John Springford, deputy director for the Centre for European Reform, think-tank estimates that these effects and more had cost the UK economy 5.5 per cent of GDP by the summer of 2022. “Weak investment from 2016 is curtailing today’s output, car manufacturers are running down capital and stocks, immigration from the EU has slowed, and the retained EU law bill could mean divergence from EU rules,” he says.
The BoE has a lower estimate of 3.25 per cent, but judged in February that, “these [Brexit] effects might have occurred more quickly than previously assumed”. As Mann of the MPC tartly noted last month, “no other country chose to unilaterally impose trade barriers on its closest trading partners”.
Unlike ministers, who still pay lip service to the economic benefits of leaving the EU, Brexit-supporting economists are more willing to say there was a cost, although they emphasise the weakness of government policy since rather than the rupture with the bloc itself.
The second British problem according to Julian Jessop, a fellow at the free-market Institute of Economic Affairs, is the tendency of government policy after 2016 to “flip-flop” from one idea to the next. “It’s been a period of high uncertainty and companies have spent loads of time staying afloat rather than building their businesses,” he says. Rising levels of tax and regulations, particularly on the finance and energy sectors, have also not helped, he adds.
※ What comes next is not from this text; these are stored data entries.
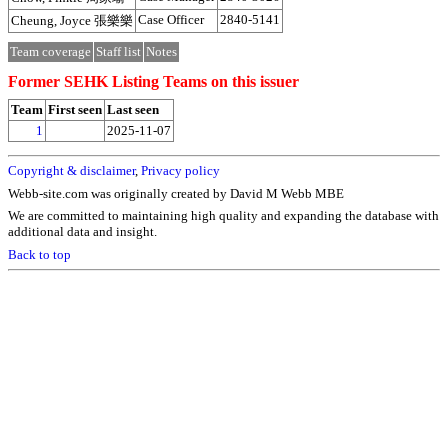
Case Officer
2840-5141
Cheung, Joyce 張樂樂
Team coverage
Staff list
Notes
Former SEHK Listing Teams on this issuer
Team
First seen
Last seen
1
2025-11-07
Copyright & disclaimer
,
Privacy policy
Webb-site.com was originally created by David M Webb MBE
We are committed to maintaining high quality and expanding the database with
additional data and insight.
Back to top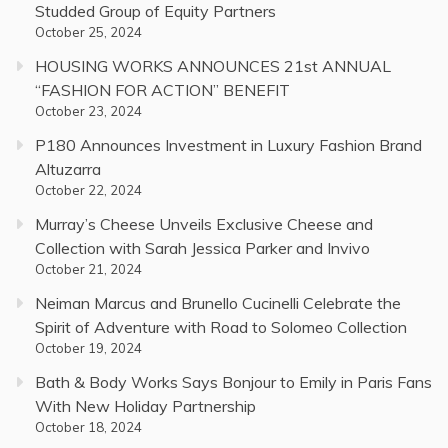
Studded Group of Equity Partners
October 25, 2024
HOUSING WORKS ANNOUNCES 21st ANNUAL
“FASHION FOR ACTION” BENEFIT
October 23, 2024
P180 Announces Investment in Luxury Fashion Brand
Altuzarra
October 22, 2024
Murray’s Cheese Unveils Exclusive Cheese and
Collection with Sarah Jessica Parker and Invivo
October 21, 2024
Neiman Marcus and Brunello Cucinelli Celebrate the
Spirit of Adventure with Road to Solomeo Collection
October 19, 2024
Bath & Body Works Says Bonjour to Emily in Paris Fans
With New Holiday Partnership
October 18, 2024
The third UK weakness on the charge sheet has been a rapid and unexpected deterioration in the UK’s labour market performance during the pandemic. Although companies are still able to provide more jobs to UK citizens than the European average, fewer people are now employed or looking for work than in 2019. This almost unique drop in participation in the jobs market, particularly for those over 50, is likely to persist, the BoE says, because “many of the people who have left the labour force appear unlikely to return soon”.
A toxic mix
On top of these new reasons for concern about the UK’s economic performance are longstanding issues that governments have failed to resolve over many decades. The UK’s planning and land-use system attracts much criticism for giving opponents to any development the upper hand and stopping growth. Sam Dumitriu, head of policy at Britain Remade, a new campaign to promote growth, says the UK’s problem is an “inability to get what we need built”.
“We do not build enough homes near the best jobs, but it is not just housing,” he says, citing a shortage of laboratory space in Oxford, Cambridge and London and the difficulty in building new energy facilities whether onshore or far from the coast.
Britain’s skill levels for those without university education lag behind those of other rich countries and for decades there has been a “long tail” of companies with poor productivity levels, which neither seem to improve nor go out of business. And the nation, much like the entire western world, is ageing rapidly. “Underlying [the UK’s growth problem] is also demographics”, says Saunders. “If we hadn’t had Brexit and Covid, we’d have talked more about demographics lowering growth rates over the past five years.”
The explanation for the UK economy’s growth crisis since 2007 is therefore not one single problem, but a combination of global crises and self-inflicted policy errors. There is little doubt, however, that the disappearance of large UK boom industries, global shocks, Brexit, poor governance and a deteriorating labour market have been a toxic mix.